U = U – Undetectable Equals Untransmissible
The U=U Consensus statement was endorsed by Living Positive Victoria which outlined:
A person living with HIV who is on treatment and has an undetectable viral load cannot sexually transmit HIV.
- Based on research from studies around the world including HIV Prevention Trial Network (HPTN 052), Opposites Attract, the Swiss Statement and the PARTNER study sero-discordant couples in heterosexual and same-sex relationships did not transmit the virus to their partners if the HIV positive partner had a undetectable viral load.
- The official cut-off point for an undetectable viral load as defined by the WHO ranges from <50 copies/ml in high income countries to <1,000 copies/ml in low to middle-income countries.
- In Australia an undetectable viral load is defined as under <200 copies/ml, which is also the measurement for viral suppression.
PEP – Post Exposure Prophylaxis
- PEP (Post-Exposure Prophylaxis) is a month-long course of anti-HIV (ART) drugs that may prevent HIV infection after a possible exposure
- The sooner someone starts PEP the better. It is most effective when started within 24 hours, but it must be started within 72 hours after a possible exposure to HIV.

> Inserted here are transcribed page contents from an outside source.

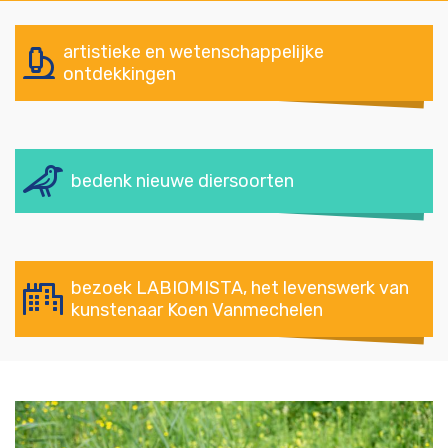
artistieke en wetenschappelijke
ontdekkingen
bedenk nieuwe diersoorten
bezoek LABIOMISTA, het levenswerk van
kunstenaar Koen Vanmechelen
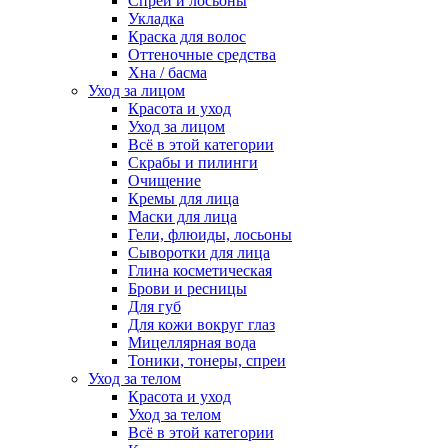
Спреи и лосьоны
Укладка
Краска для волос
Оттеночные средства
Хна / басма
Уход за лицом
Красота и уход
Уход за лицом
Всё в этой категории
Скрабы и пилинги
Очищение
Кремы для лица
Маски для лица
Гели, флюиды, лосьоны
Сыворотки для лица
Глина косметическая
Брови и ресницы
Для губ
Для кожи вокруг глаз
Мицеллярная вода
Тоники, тонеры, спреи
Уход за телом
Красота и уход
Уход за телом
Всё в этой категории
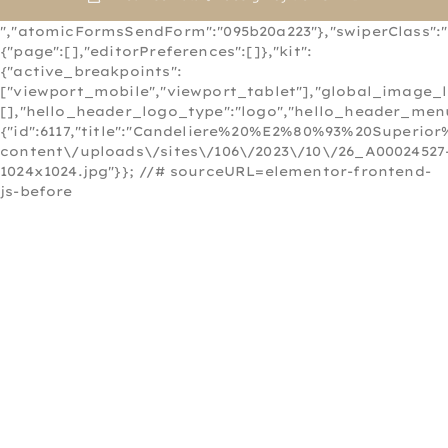
","atomicFormsSendForm":"095b20a223"},"swiperClass":"s
{"page":[],"editorPreferences":[]},"kit":
{"active_breakpoints":
["viewport_mobile","viewport_tablet"],"global_image_
[],"hello_header_logo_type":"logo","hello_header_menu
{"id":6117,"title":"Candeliere%20%E2%80%93%20Superio
content\/uploads\/sites\/106\/2023\/10\/26_A00024527
1024x1024.jpg"}}; //# sourceURL=elementor-frontend-
js-before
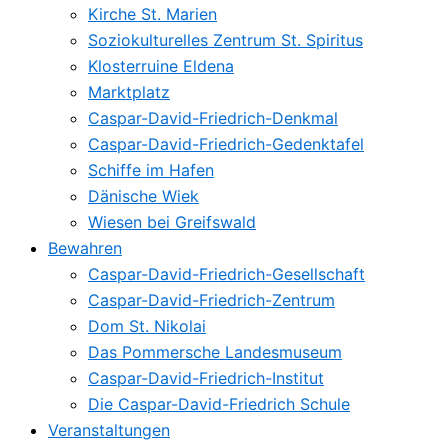
Kirche St. Marien
Soziokulturelles Zentrum St. Spiritus
Klosterruine Eldena
Marktplatz
Caspar-David-Friedrich-Denkmal
Caspar-David-Friedrich-Gedenktafel
Schiffe im Hafen
Dänische Wiek
Wiesen bei Greifswald
Bewahren
Caspar-David-Friedrich-Gesellschaft
Caspar-David-Friedrich-Zentrum
Dom St. Nikolai
Das Pommersche Landesmuseum
Caspar-David-Friedrich-Institut
Die Caspar-David-Friedrich Schule
Veranstaltungen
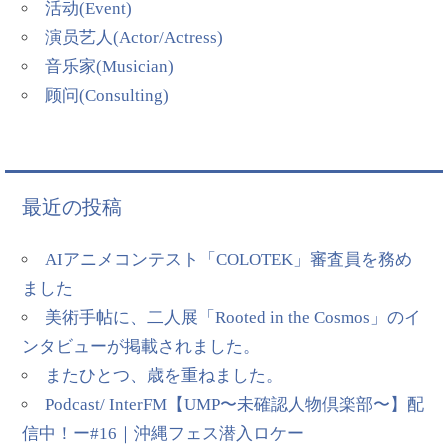
活动(Event)
演员艺人(Actor/Actress)
音乐家(Musician)
顾问(Consulting)
最近の投稿
AIアニメコンテスト「COLOTEK」審査員を務め
ました
美術手帖に、二人展「Rooted in the Cosmos」のイ
ンタビューが掲載されました。
またひとつ、歳を重ねました。
Podcast/ InterFM【UMP〜未確認人物倶楽部〜】配
信中！ー#16｜沖縄フェス潜入ロケー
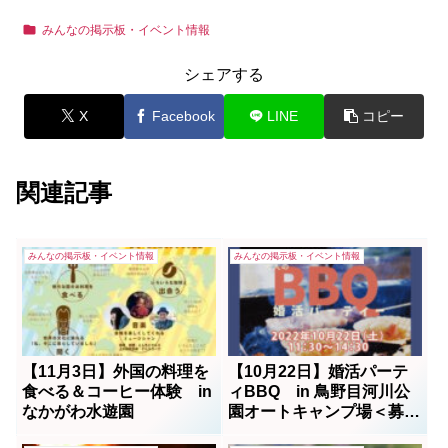
みんなの掲示板・イベント情報
シェアする
X
Facebook
LINE
コピー
関連記事
みんなの掲示板・イベント情報
みんなの掲示板・イベント情報
【11月3日】外国の料理を
【10月22日】婚活パーテ
食べる＆コーヒー体験 in
ィBBQ in 鳥野目河川公
なかがわ水遊園
園オートキャンプ場＜募集
中！＞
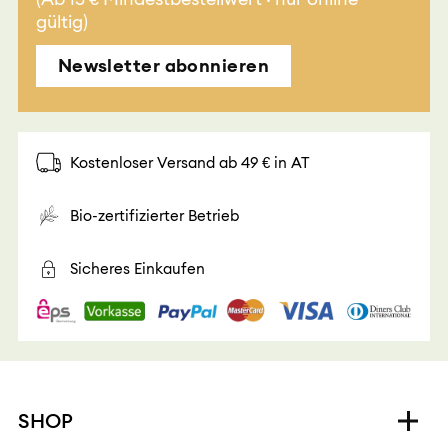
gültig)
Newsletter abonnieren
Kostenloser Versand ab 49 € in AT
Bio-zertifizierter Betrieb
Sicheres Einkaufen
SHOP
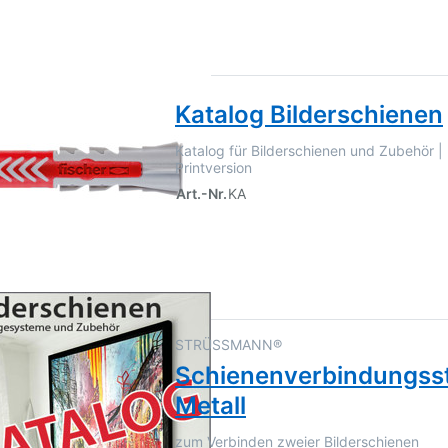
Katalog Bilderschienen
Katalog für Bilderschienen und Zubehör |
Printversion
Art.-Nr.
KA
STRÜSSMANN®
Schienenverbindungss
Metall
zum Verbinden zweier Bilderschienen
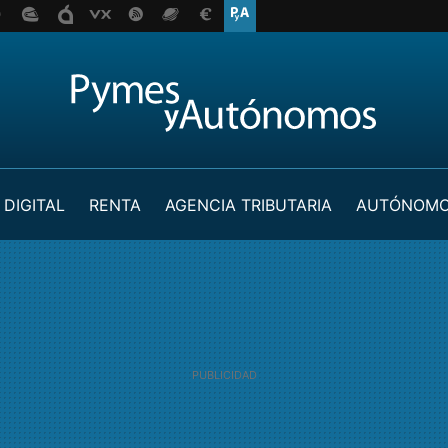
 DIGITAL
RENTA
AGENCIA TRIBUTARIA
AUTÓNOM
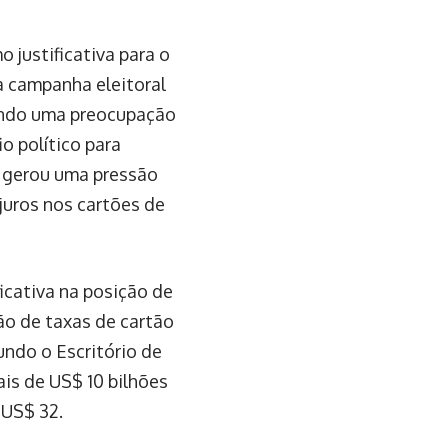
ustificativa para o
a campanha eleitoral
ando uma preocupação
o político para
s gerou uma pressão
 juros nos cartões de
icativa na posição de
ão de taxas de cartão
undo o Escritório de
is de US$ 10 bilhões
 US$ 32.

- It takes a few days for HIV to become established in the body following exposure. PEP drugs given in this time may help the body’s immune system to stop the virus from replicating (multiplying) in the infected cells of the body. The cells that may originally have become infected would then die naturally within a short period of time without producing more copies of HIV.
- Studies estimate that PEP reduces HIV transmission by 81%.

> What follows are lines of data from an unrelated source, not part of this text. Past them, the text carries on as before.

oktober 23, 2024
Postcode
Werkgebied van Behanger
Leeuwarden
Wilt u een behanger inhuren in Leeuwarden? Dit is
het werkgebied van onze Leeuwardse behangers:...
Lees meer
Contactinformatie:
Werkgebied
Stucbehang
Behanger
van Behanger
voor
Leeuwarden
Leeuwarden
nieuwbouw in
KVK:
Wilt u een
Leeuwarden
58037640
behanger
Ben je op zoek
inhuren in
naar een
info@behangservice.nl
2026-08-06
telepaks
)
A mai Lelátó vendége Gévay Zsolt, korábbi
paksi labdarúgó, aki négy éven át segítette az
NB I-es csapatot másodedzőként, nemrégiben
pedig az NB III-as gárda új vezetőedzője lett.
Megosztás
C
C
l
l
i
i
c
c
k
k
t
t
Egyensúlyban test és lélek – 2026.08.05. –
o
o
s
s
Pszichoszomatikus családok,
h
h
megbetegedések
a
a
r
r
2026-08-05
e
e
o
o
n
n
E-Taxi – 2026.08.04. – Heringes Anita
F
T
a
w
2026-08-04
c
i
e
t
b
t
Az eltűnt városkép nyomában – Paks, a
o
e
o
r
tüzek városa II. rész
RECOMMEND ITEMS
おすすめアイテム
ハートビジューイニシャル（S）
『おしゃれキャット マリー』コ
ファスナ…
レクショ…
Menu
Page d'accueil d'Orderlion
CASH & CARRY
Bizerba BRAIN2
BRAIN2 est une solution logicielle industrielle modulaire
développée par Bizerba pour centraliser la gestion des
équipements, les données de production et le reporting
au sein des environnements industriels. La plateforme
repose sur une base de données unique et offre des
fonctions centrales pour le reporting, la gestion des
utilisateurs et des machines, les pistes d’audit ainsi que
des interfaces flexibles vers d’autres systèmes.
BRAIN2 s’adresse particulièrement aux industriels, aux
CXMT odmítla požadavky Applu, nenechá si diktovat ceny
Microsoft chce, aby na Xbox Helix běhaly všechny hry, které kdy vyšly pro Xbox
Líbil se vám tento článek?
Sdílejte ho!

PrEP – Pre-Exposure Prophylaxis
- The use of HIV medication by people at risk of HIV to prevent HIV infection before a possible exposure
- By taking PrEP, people who are HIV-negative (meaning they do not have HIV) can reduce the risk of getting HIV by 99%
- PrEP is a combination of two medications, tenofovir plus emtricitabine, that comes in a single tablet. PrEP works by preventing HIV from replicating in the body. After contact with the virus, the tenofovir and emtricitabine block the enzyme needed by the virus to replicate.
- PrEP can be taken daily, periodically or on-demand
- PrEP is only effective in preventing HIV and does not provide any protection against other STIs.

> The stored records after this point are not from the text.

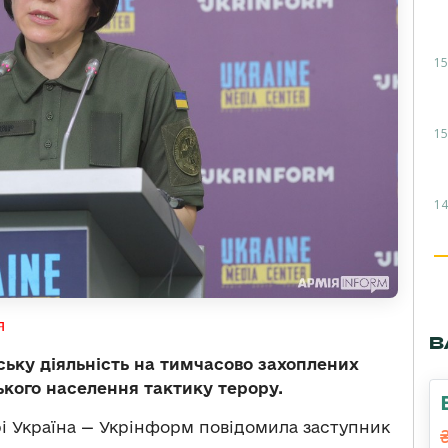
15
15
14
я
В
ьку діяльність на тимчасово захоплених
ького населення тактику терору.
і Україна — Укрінформ повідомила заступник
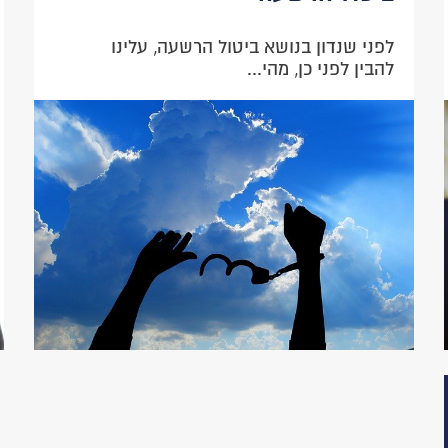
לפני שנדון בנושא ביטול הרשעה, עלינו
להבין לפני כן, מהי...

These advances have only been made possible through community-led action, advocacy and activism, peer to peer services, education and support, harm reduction strategies and scientific and medical breakthroughs. It is important to recognise the lives lost to HIV/AIDS and the unbelievable struggles the LGBTQ+ community faced in accessing care; we honour those generations and thank them for their work.